Когда об этом сообщили регенту и его дочери, они только улыбнулись. Добрые люди сочли это признанием вины и стали сочинять куплеты примерно такого свойства:
 
   Толстуха Валуа делает с папочкой
   То самое, что Эдип проделывал с мамочкой.
 
   Вот так дочка, вот так папа! [99]
   Вскоре за дело принялись писатели. 18 ноября 1718 года Вольтер поставил «Эдипа» — пьесу, в которой было множество намеков на происшествие в доме герцогини Беррийской. Весь двор с замиранием сердца ждал, какова будет реакция Филиппа — он присутствовал на представлении вместе с дочерью.
   Регент ничем не уронил достоинства знатного вельможи. Когда актер Дюфрен, имевший наглость скопировать не только его парик, но даже жесты, вышел кланяться, Филипп стал шумно аплодировать, а затем отправился поздравлять Вольтера, пенсия которого на следующий день возросла с четырехсот экю до двух тысяч ливров…
   Подобная непринужденность несколько озадачила славных парижан, и они снова обратились к тому, что происходило на улице Кенкампуа.
   А здесь по-прежнему ловкие спекулянты за несколько часов сколачивали себе состояние, наживаясь на акциях.
   Естественно, мадам де Парабер также вела биржевую игру. Но кто мог сравниться с ней, если она даже не платила за акции. Регент ей их просто дарил! Филипп также предоставил ей двенадцать поместий, благодаря чему она получала ренту в восемьдесят тысяч ливров и смогла купить герцогство Данвиль у графа Тулузского за триста тысяч ливров».
   Через месяц она приобрела «одиннадцать сотен тысяч ливров земли Блан в Берри, которые приносят двадцать восемь тысяч ливров ежегодного дохода…»
* * *
   Это безумие продолжалось всю зиму 1719 года.
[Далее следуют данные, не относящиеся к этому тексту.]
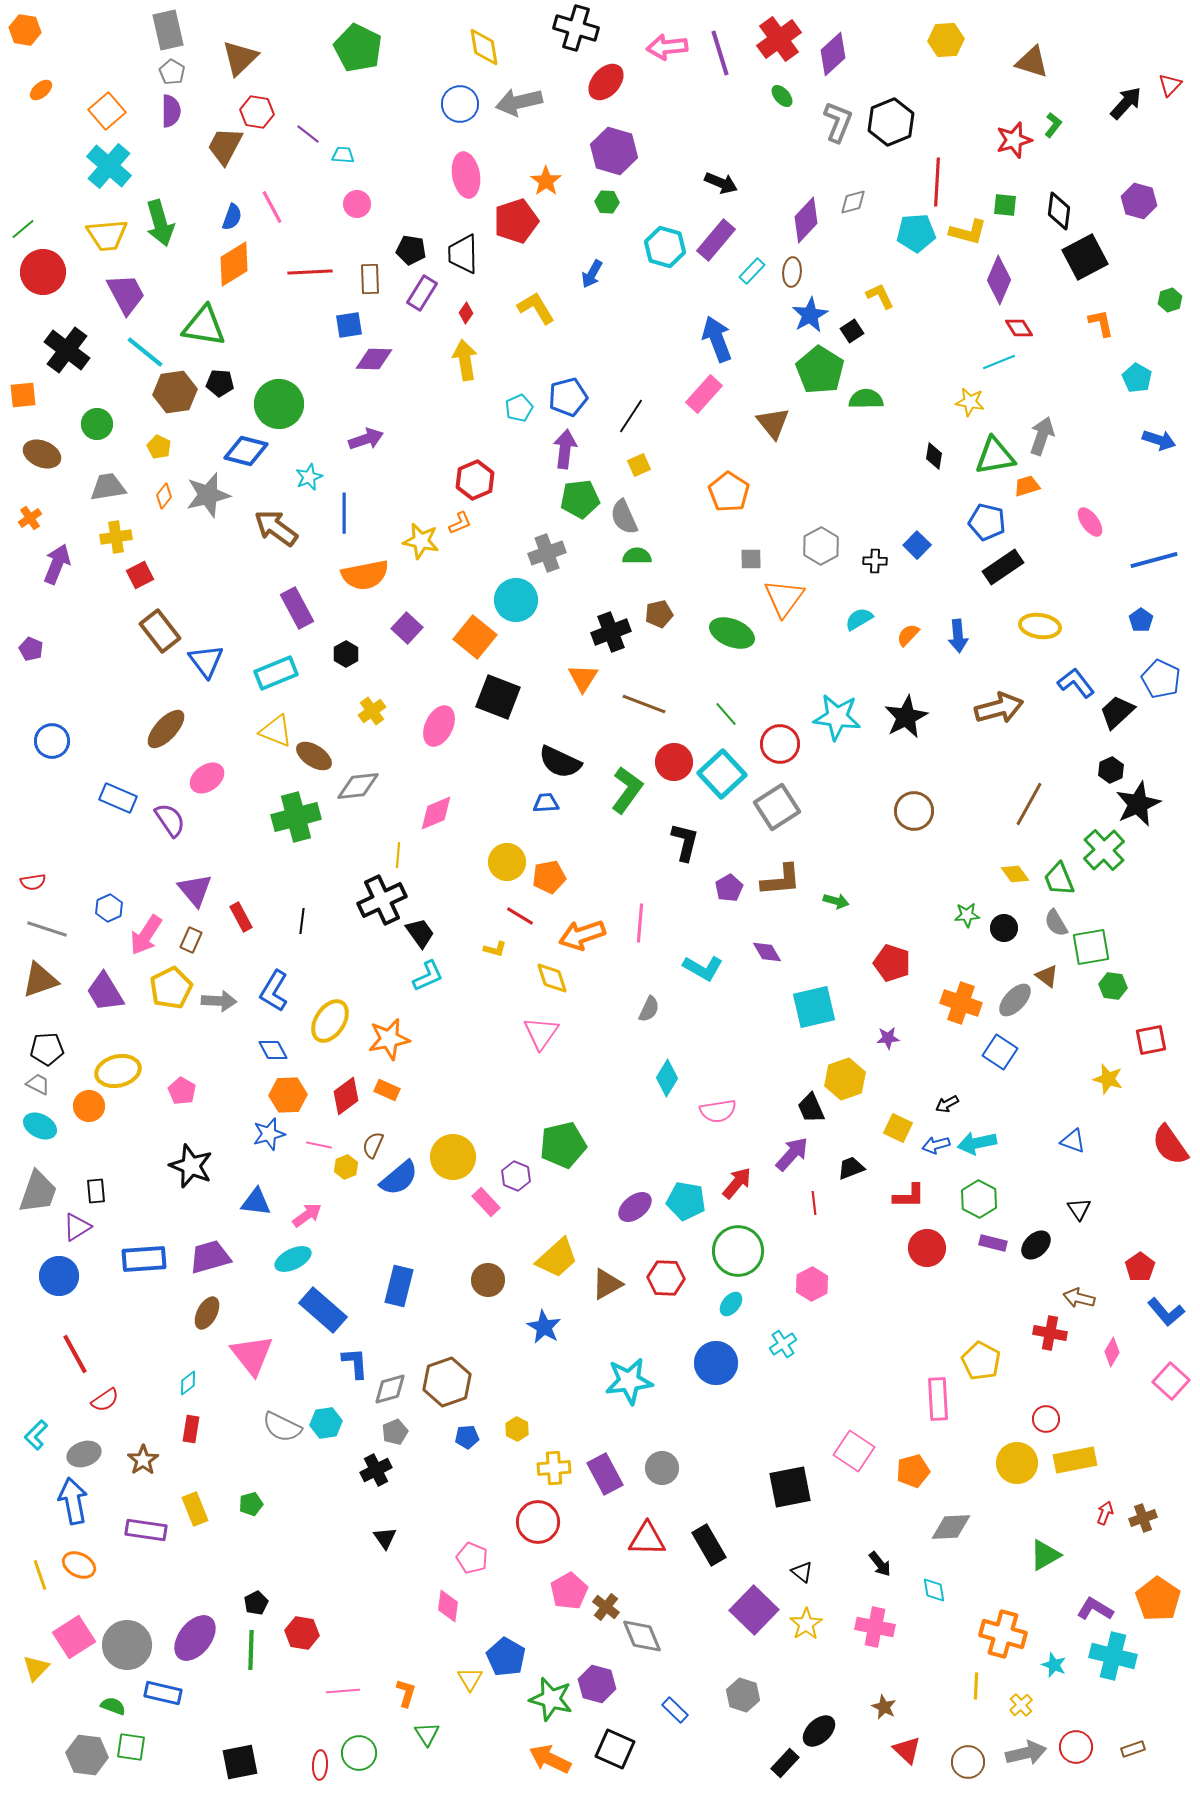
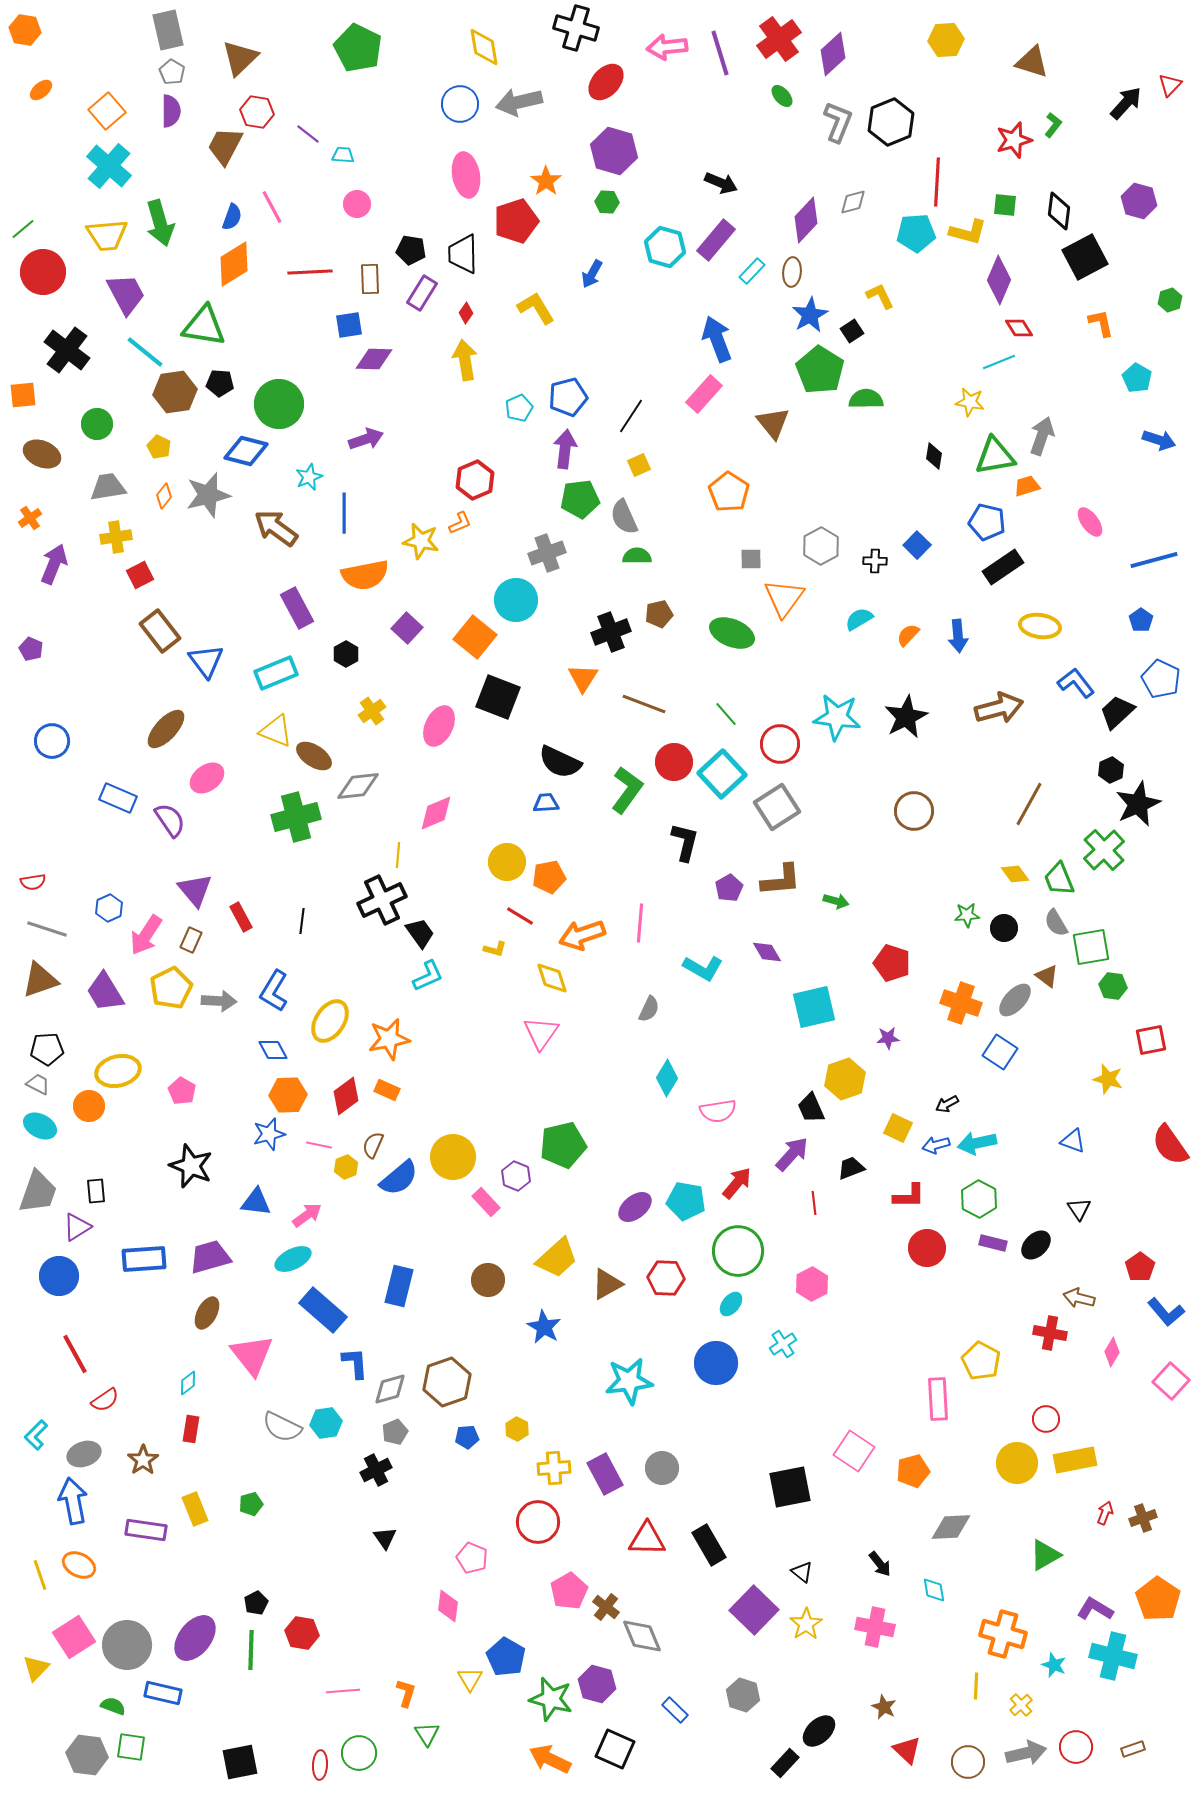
purple arrow at (57, 564): moved 3 px left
Однако в начале 1720-го было замечено, что у банка появились некоторые затруднения. Герцог Бурбонскнй, встревожившись, немедленно предъявил билеты к оплате и увез домой шестьдесят миллионов на трех каретах. Тут же с невероятной быстротой распространились тревожные слухи, и весь Париж оказался во власти чудовищной паники. «Акции упали в цене на 30, 40 и 60 процентов. Уличный торговец продавал пирожки за двести банкнотов»; банк, выпустивший три миллиарда бумажных денег под гарантию семисот миллионов наличных, оказался не в состоянии платить. Система шотландца завершилась грандиозным банкротством…
   Толпа, собравшаяся под окнами Лоу, требовала повесить того самого человека, которого накануне превозносила до небес. Отцы семейств в отчаянии кончали с собой. Носе и мадам де Парабер поносили на всех углах в памфлетах и песенках: подозревали, что именно они оказали протекцию финансисту. Шотландцу в конце концов пришлось укрыться в Пале-Рояле, ибо чернь могла растерзать его.
   Назревал бунт. Всего лишь через несколько дней регент смог убедиться в этом лично. Отправляясь в Аньер к любовнице и проезжая через деревню Руль в окружении гвардейцев, он услышал яростные крики:
   — Ату его! Ату его! Этот человек увозит наши бумаги и наши деньги!
   Филипп не повел и бровью, но подобные демонстрации произвели на него самое тягостное впечатление.
   Через несколько месяцев Лоу вынужден был бежать из Парижа. Столица же была на грани мятежа. Тогда мадам де Парабер, которая благодаря советам Носе сделала на «системе» состояние, испугалась, что придется возвращать деньги, и побудила регента упразднить «Индскую компанию». Постановление было подписано 7 апреля 1721 года. С этого момента акционеры могли считать свое золото безвозвратно потерянным, и Матье Маре, адвокат парламента, записал в дневнике с привычным хладнокровием; «Подданных короля разорила дворцовая интрига, затеянная фавориткой. Cunnus teterrima belli causa».
   Что можно перевести следующим образом: «П… стала причиной ужаснейшей войны…»
   В этом великолепном афоризме заключена значительная часть мировой истории…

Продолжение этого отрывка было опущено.